What Trivy Actually Did
When running:
trivy image nginx:latest
Trivy:
Uses the Docker daemon
Triggers Docker to pull the image
Scans the image layers stored by Docker
During this process:
Docker was actively writing image layers and metadata
I interrupted the operation mid-way
Why Interrupting the Scan Broke Docker
Interrupting an image pull can leave Docker in an inconsistent state:
Partially downloaded layers
Broken metadata references
Invalid storage driver state (e.g., overlay2)
Docker is particularly sensitive during image operations.
As a result:
➡️ Docker metadata under /var/lib/docker became corrupted
➡️ dockerd crashed immediately on startup
Why Reinstalling Docker Did Not Fix the Issue
Before reinstalling, I removed Docker packages using apt:
sudo apt remove docker docker.io containerd runc
This removed:
Docker binaries
CLI tools
Service files
However, APT does not remove runtime data.
These directories remained:
/var/lib/docker/etc/docker
So when Docker was reinstalled, it reused the same corrupted state and failed again.
Root Cause (Clear Statement)
Docker failed to start because its internal metadata under
/var/lib/dockerwas corrupted by an interrupted image operation triggered by a Trivy scan while Docker was already installed.
Step-by-Step Troubleshooting Process
Confirmed Docker service failure
Checked Docker logs (no useful errors)
Verified containerd was running
Isolated the issue to Docker’s internal state
The Fix (Final Solution)
Stop Docker
sudo systemctl stop docker
Remove corrupted Docker state
sudo rm -rf /var/lib/docker
⚠️ This removes images and containers — safe for development environments.

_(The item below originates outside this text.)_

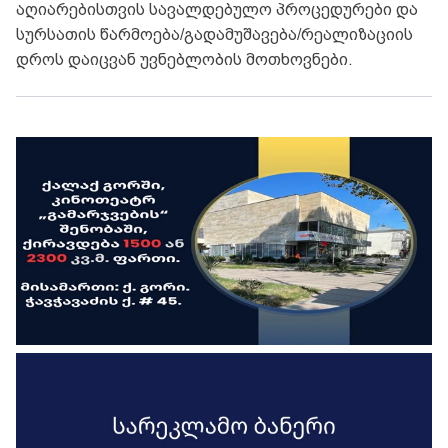
აღიარებისთვის სავალდებულო პროცედურები და
სურსათის წარმოება/გადამუშავება/რეალიზაციის
დროს დაიცვან უვნებლობის მოთხოვნები.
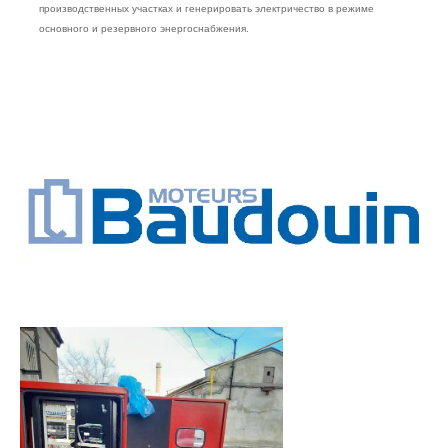
производственных участках и генерировать электричество в режиме
основного и резервного энергоснабжения.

Reset systemd state and restart Docker
sudo systemctl daemon-reexec # refreshes systemd (like restarting the service manager)
sudo systemctl reset-failed docker # clears Docker’s failed status so it can start again
sudo systemctl start docker # starts Docker normal
Quick explanation for beginners 👇
• systemctl daemon-reexec → refreshes systemd (like restarting the service manager)
• systemctl reset-failed docker → clears Docker’s failed status so it can start again
• systemctl start docker → starts Docker normally
Final Result
sudo systemctl status docker
Active: active (running)
Verification:
docker run hello-world
Docker started successfully.
Key Learnings
Docker failures are often state-related, not installation-related
Removing packages does not remove corrupted Docker metadata
Interrupting image pulls can break Docker
Checking containerd early helps isolate issues quickly
/var/lib/dockerplays a critical role in Docker startupStructured troubleshooting beats blind reinstalling
🧰 Debugging Checklist (Save This)
When Docker fails to start:
☑ Check Docker status
systemctl status docker
☑ Inspect Docker logs
journalctl -u docker.service -xe
☑ Verify containerd
systemctl status containerd
☑ If containerd is healthy and Docker crashes early:
Inspect
/var/lib/dockerSuspect corrupted metadata
☑ Reset Docker state (dev environments):
rm -rf /var/lib/docker
☑ Restart Docker cleanly
Conclusion
This issue reinforced an important DevOps principle:
Understanding system internals matters more than memorizing commands.
By reasoning through dependencies and state, I was able to identify the real root cause and fix the issue cleanly — without guesswork.